In general, some full date numbers in four-digit years including all the digits of the year can be expressed as six-, seven-, or eight-digit numbers depending on the day and the month numbers. April 2nd, 2011 will be the first of the six six-digit reverse perfect square dates to occur in the 21st century. The other five will be September 4, 2013 (310249 = 557 x 557), May 2, 2045 (540225 = 735 x 735), January 4, 2054 (450241 = 671 x 671), May 2, 2079 (970225 = 985 x 985) and September 4, 2084 (480249 = 693 x 693).
April 2nd was also a reverse perfect square date in 1966 (since 669124 = 818 x 818) and will again be in 2296 (692224 = 832 x 832). Six six-digit reverse perfect square dates occurred in the 19th and 20th century each and five and seven are to occur in the 22nd and 23rd centuries respectively.
There also exist seven- and eight-digit reverse perfect square dates. Indeed, December 12, 2010's date written as 12122010 was the first of three eight-digit reverse perfect square dates contained in this century. The other two are December 14, 2030 (03024121 = 1739 x 1739) and October 20, 2062 (26020201 = 5101 x 5101). Two eight-digit reverse perfect square dates occurred in the 19th century and four in the 20th. The 22nd and 23rd centuries contain two each.
There are eight seven-digit reverse perfect square dates in this century. The first occurred on May 22, 2002 (2002225 = 1415 x 1415) and simply went unnoticed. The other seven will be May 22, 2017 (7102225 = 2665 x 2665), April 27, 2052 (2502724 = 1582 x 1582), January 21 and December 1, 2057 (7502121 = 2739 x 2739), April 4, 2063 (3602404 = 1898 x 1898), and January 29 and December 9, 2076 (6702921 = 2589 x 2589) respectively. The 19th and 20th centuries had a total of six and ten seven-digit reverse perfect square dates and 22nd and 23rd centuries will have fourteen and nine respectively.

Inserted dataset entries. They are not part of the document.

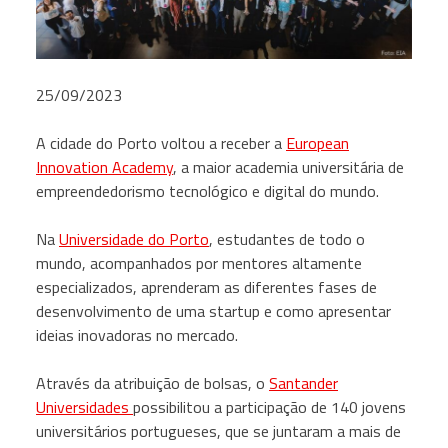
25/09/2023
A cidade do Porto voltou a receber a
European
Innovation Academy
, a maior academia universitária de
empreendedorismo tecnológico e digital do mundo.
Na
Universidade
do Porto
, estudantes de todo o
mundo, acompanhados por mentores altamente
especializados, aprenderam as diferentes fases de
desenvolvimento de uma startup e como apresentar
ideias inovadoras no mercado.
Através da atribuição de bolsas, o
Santander
Universidades
possibilitou a participação de 140 jovens
universitários portugueses, que se juntaram a mais de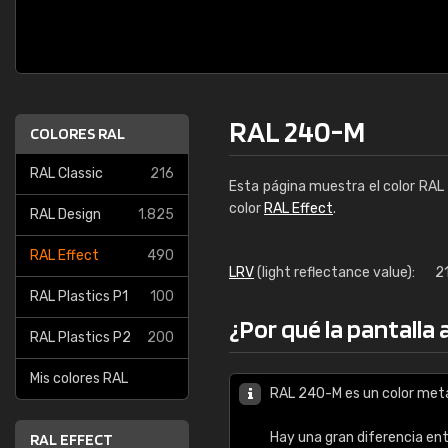
RAL 240-M
COLORES RAL
RAL Classic
216
Esta página muestra el color RAL
color
RAL Effect
.
RAL Design
1.825
RAL Effect
490
LRV
(light reflectance value):
2
RAL Plastics P1
100
¿Por qué la pantalla
RAL Plastics P2
200
Mis colores RAL
RAL 240-M es un color metá
Hay una gran diferencia en
RAL EFFECT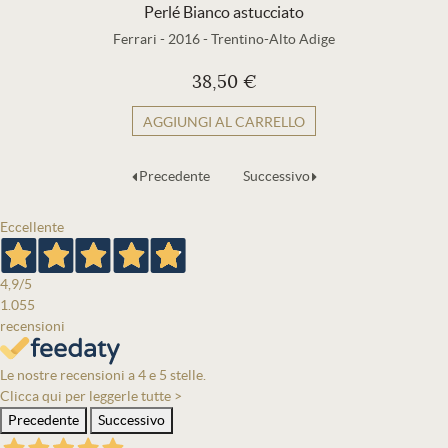
Perlé Bianco astucciato
Ferrari
-
2016
-
Trentino-Alto Adige
38,50 €
AGGIUNGI AL CARRELLO
Precedente
Successivo
Eccellente
4,9
/5
1.055
recensioni
Le nostre recensioni a 4 e 5 stelle.
Clicca qui per leggerle tutte >
Precedente
Successivo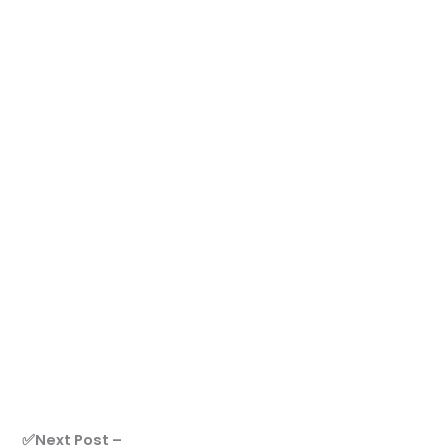
✅Next Post –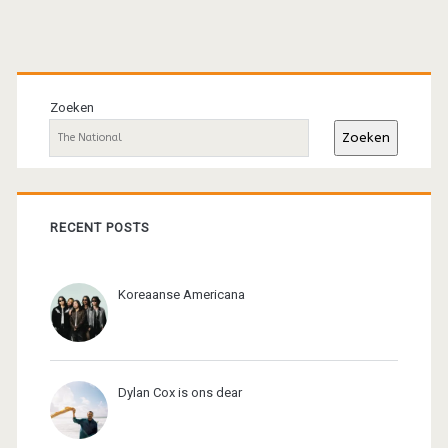
Primaire
sidebar
Zoeken
Zoeken
RECENT POSTS
Koreaanse Americana
Dylan Cox is ons dear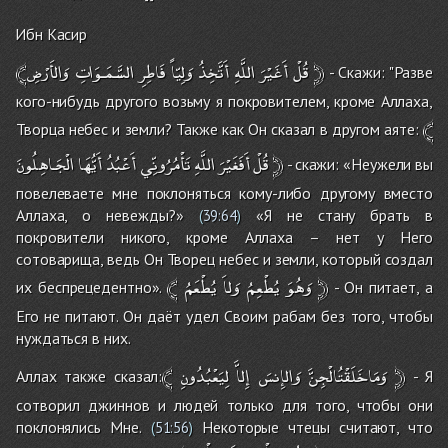
Ибн Касир
وَالأَرْضِ
السَّمَـوَاتِ
فَاطِرِ
وَلِيّاً
أَتَّخِذُ
اللَّهِ
أَغَيْرَ
﴾قُلْ
﴿
- Скажи: "Разве
кого-нибудь другого возьму я покровителем, кроме Аллаха,
﴾
Творца небес и земли? Также как Он сказал в другом аяте:
الْجَـاهِلُونَ
أَيُّهَا
أَعْبُدُ
تَأْمُرُونِّي
اللَّهِ
أَفَغَيْرَ
قُلْ
﴿
- скажи: «Неужели вы
повелеваете мне поклоняться кому-либо другому вместо
Аллаха, о невежды?»
«Я не стану брать в
(
39:64
)
покровители никого, кроме Аллаха – нет у Него
сотоварища, ведь Он Творец небес и земли, который создал
﴾
يُطْعَمُ
وَلاَ
يُطْعِمُ
وَهُوَ
﴿
их беспрецедентно».
- Он питает, а
Его не питают. Он даёт удел Своим рабам без того, чтобы
нуждаться в них.
﴾
لِيَعْبُدُونِ
إِلاَّ
وَالإِنسَ
وَمَاخَلَقْتُالْجِنَّ
﴿
Аллах также сказал:
- Я
сотворил джиннов и людей только для того, чтобы они
поклонялись Мне.
Некоторые чтецы считают, что
(
51:56
)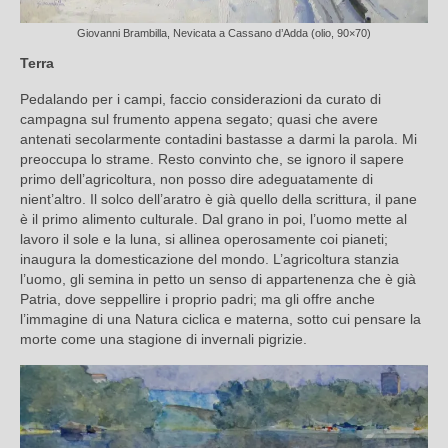
Giovanni Brambilla, Nevicata a Cassano d’Adda (olio, 90×70)
Terra
Pedalando per i campi, faccio considerazioni da curato di
campagna sul frumento appena segato; quasi che avere
antenati secolarmente contadini bastasse a darmi la parola. Mi
preoccupa lo strame. Resto convinto che, se ignoro il sapere
primo dell’agricoltura, non posso dire adeguatamente di
nient’altro. Il solco dell’aratro è già quello della scrittura, il pane
è il primo alimento culturale. Dal grano in poi, l’uomo mette al
lavoro il sole e la luna, si allinea operosamente coi pianeti;
inaugura la domesticazione del mondo. L’agricoltura stanzia
l’uomo, gli semina in petto un senso di appartenenza che è già
Patria, dove seppellire i proprio padri; ma gli offre anche
l’immagine di una Natura ciclica e materna, sotto cui pensare la
morte come una stagione di invernali pigrizie.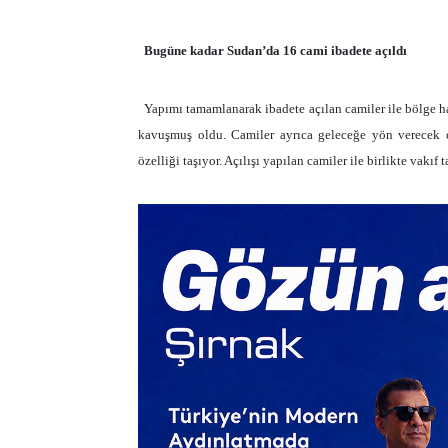
Bugüne kadar Sudan’da 16 cami ibadete açıldı
Yapımı tamamlanarak ibadete açılan camiler ile bölge hal
kavuşmuş oldu. Camiler ayrıca geleceğe yön verecek o
özelliği taşıyor. Açılışı yapılan camiler ile birlikte vakı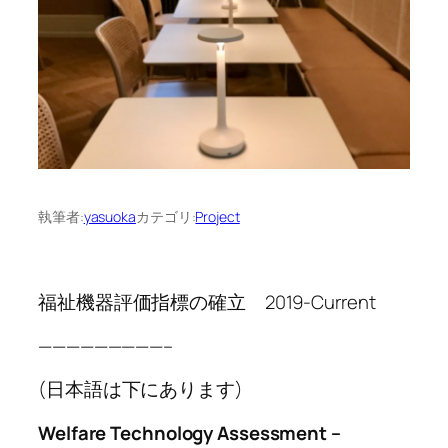
執筆者:
yasuoka
カテゴリ:
Project
福祉機器評価指標の確立 2019-Current
—————————–
(日本語は下にあります)
Welfare Technology Assessment –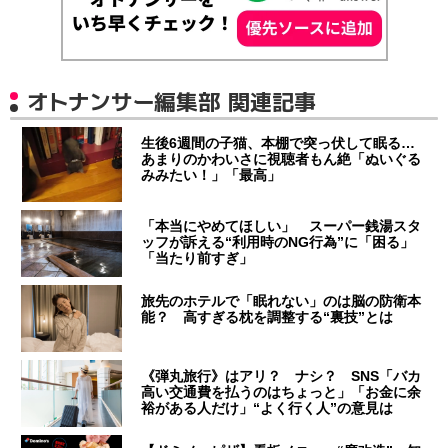
オトナンサー編集部 関連記事
生後6週間の子猫、本棚で突っ伏して眠る…
あまりのかわいさに視聴者もん絶「ぬいぐる
みみたい！」「最高」
「本当にやめてほしい」 スーパー銭湯スタ
ッフが訴える“利用時のNG行為”に「困る」
「当たり前すぎ」
旅先のホテルで「眠れない」のは脳の防衛本
能？ 高すぎる枕を調整する“裏技”とは
《弾丸旅行》はアリ？ ナシ？ SNS「バカ
高い交通費を払うのはちょっと」「お金に余
裕がある人だけ」“よく行く人”の意見は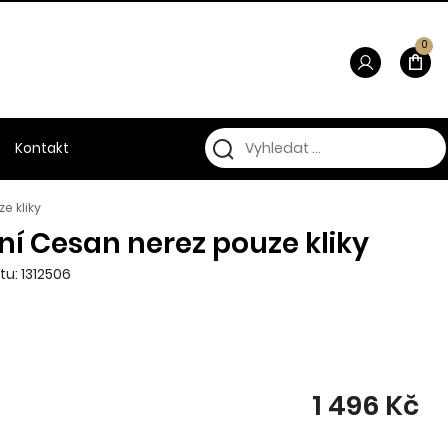
0
Kontakt
e kliky
í Cesan nerez pouze kliky
tu: 1312506
1 496 Kč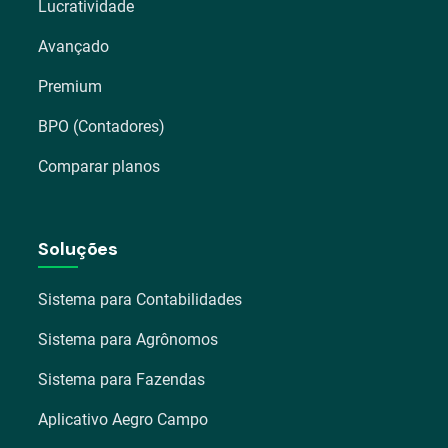
Lucratividade
Avançado
Premium
BPO (Contadores)
Comparar planos
Soluções
Sistema para Contabilidades
Sistema para Agrônomos
Sistema para Fazendas
Aplicativo Aegro Campo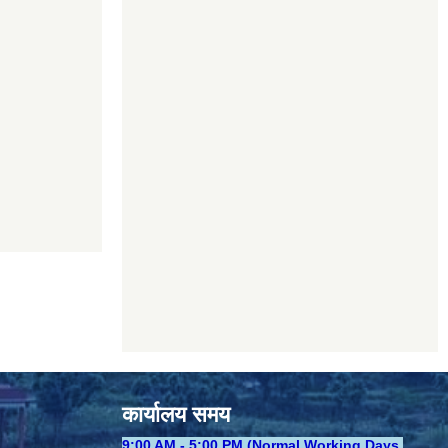
कार्यालय समय
​9:00 AM - 5:00 PM (Normal Working Days,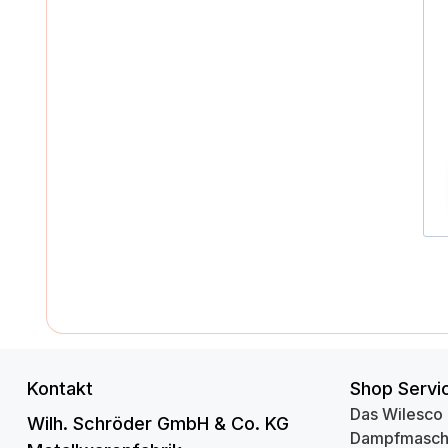
Kontakt
Shop Servi
Das Wilesco
Wilh. Schröder GmbH & Co. KG
Dampfmasch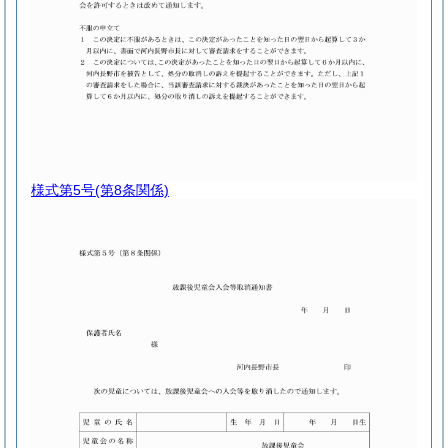
様式第5号
(第8条関係)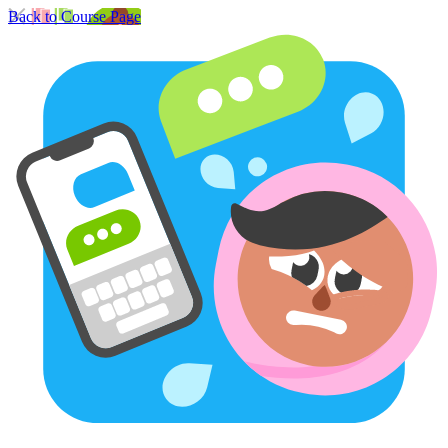
Back to Course Page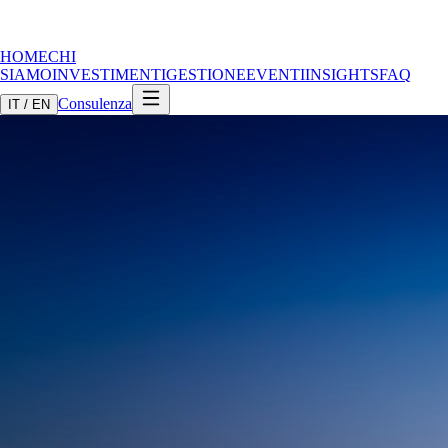
HOME
CHI
SIAMO
INVESTIMENTI
GESTIONE
EVENTI
INSIGHTS
FAQ
Consulenza
IT / EN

Reverse perfect square dates are indeed fascinating because of their baffling cryptic characteristics, which is difficult to observe and track down. My hope is this article will help raise awareness of the existence of these dates and recognize their interesting hidden property. I suggest we not only enjoy this coming Saturday, April 2nd in itself but also share this story with others and especially children to turn this year's ICBD into a special one.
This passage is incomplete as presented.